As soon as the plane's tyres bit into the Rio de Janeiro runway, the pilot made a public announcement.
He didn't share the local time in Brazil or tell the passengers what the current temperature was in Rio.
He apologised and said that Croatia had taken the lead against the hosts in their Group A curtain-raiser in Sao Paulo.
Boos echoed through the cabin.
A stroll through the plane had suggested a travel group from Nigeria, lots of French - considering the plane came from Paris, a handful of English and a smattering of Scots, who seemed to view their nation's absence at the World Cup as a minor drawback.
But the plane backed Brazil. The romantics ruled the day. Everyone clearly wants to sway to the rhythm of samba here for as long as possible.
Moments before disembarking, the pilot made a second announcement.
Neymar had scored an equaliser.
The plane rocked. Passengers cheered, the younger ones applauded. Brazil had won the hearts and minds of neutrals before half-time.
The second half was watched in the Rio airport arrival hall.

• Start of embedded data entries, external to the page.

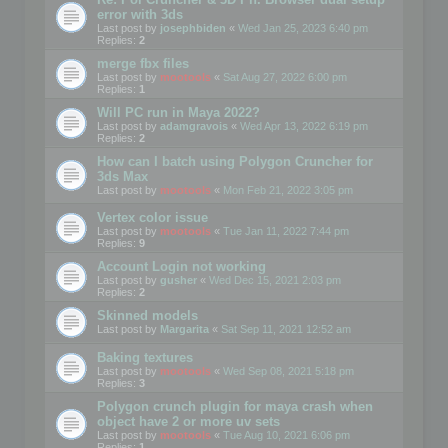
error with 3ds
Last post by
josephbiden
«
Wed Jan 25, 2023 6:40 pm
Replies:
2
merge fbx files
Last post by
mootools
«
Sat Aug 27, 2022 6:00 pm
Replies:
1
Will PC run in Maya 2022?
Last post by
adamgravois
«
Wed Apr 13, 2022 6:19 pm
Replies:
2
How can I batch using Polygon Cruncher for
3ds Max
Last post by
mootools
«
Mon Feb 21, 2022 3:05 pm
Vertex color issue
Last post by
mootools
«
Tue Jan 11, 2022 7:44 pm
Replies:
9
Account Login not working
Last post by
gusher
«
Wed Dec 15, 2021 2:03 pm
Replies:
2
Skinned models
Last post by
Margarita
«
Sat Sep 11, 2021 12:52 am
Baking textures
Last post by
mootools
«
Wed Sep 08, 2021 5:18 pm
Replies:
3
Polygon crunch plugin for maya crash when
object have 2 or more uv sets
Last post by
mootools
«
Tue Aug 10, 2021 6:06 pm
Replies:
1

Lots of travellers had arrived, but no-one left. Jet-lagged visitors stood beside expectant taxi drivers, but no one pestered or haggled.
The airport came to a standstill. Pre-tournament fears had come to pass. A major transport artery had indeed stopped, but the drop in productivity was caused not by protesters, but by big, bright beautiful footballers beaming down to us from giant screens.
Policemen, soldiers, cleaners, counter staff, tourists, retirees and children all sat together on the airport floor. The arrival hall was a mess. No-one minded.
Some kids kicked a ball around the arrival hall's polished marble floor. The policemen smiled and admired their ball skills.
When Oscar slipped in the third to confirm a nervy 3-1 victory, we were all dancing, not in a stadium, or on in the street, but inside an airport. In a sea of yellow, we all got along swimmingly.
That's the way to kick off a World Cup. Football comes first.
Beauty and the Brazilians appear inseparable. This is the beginning of a love affair no one will want to end.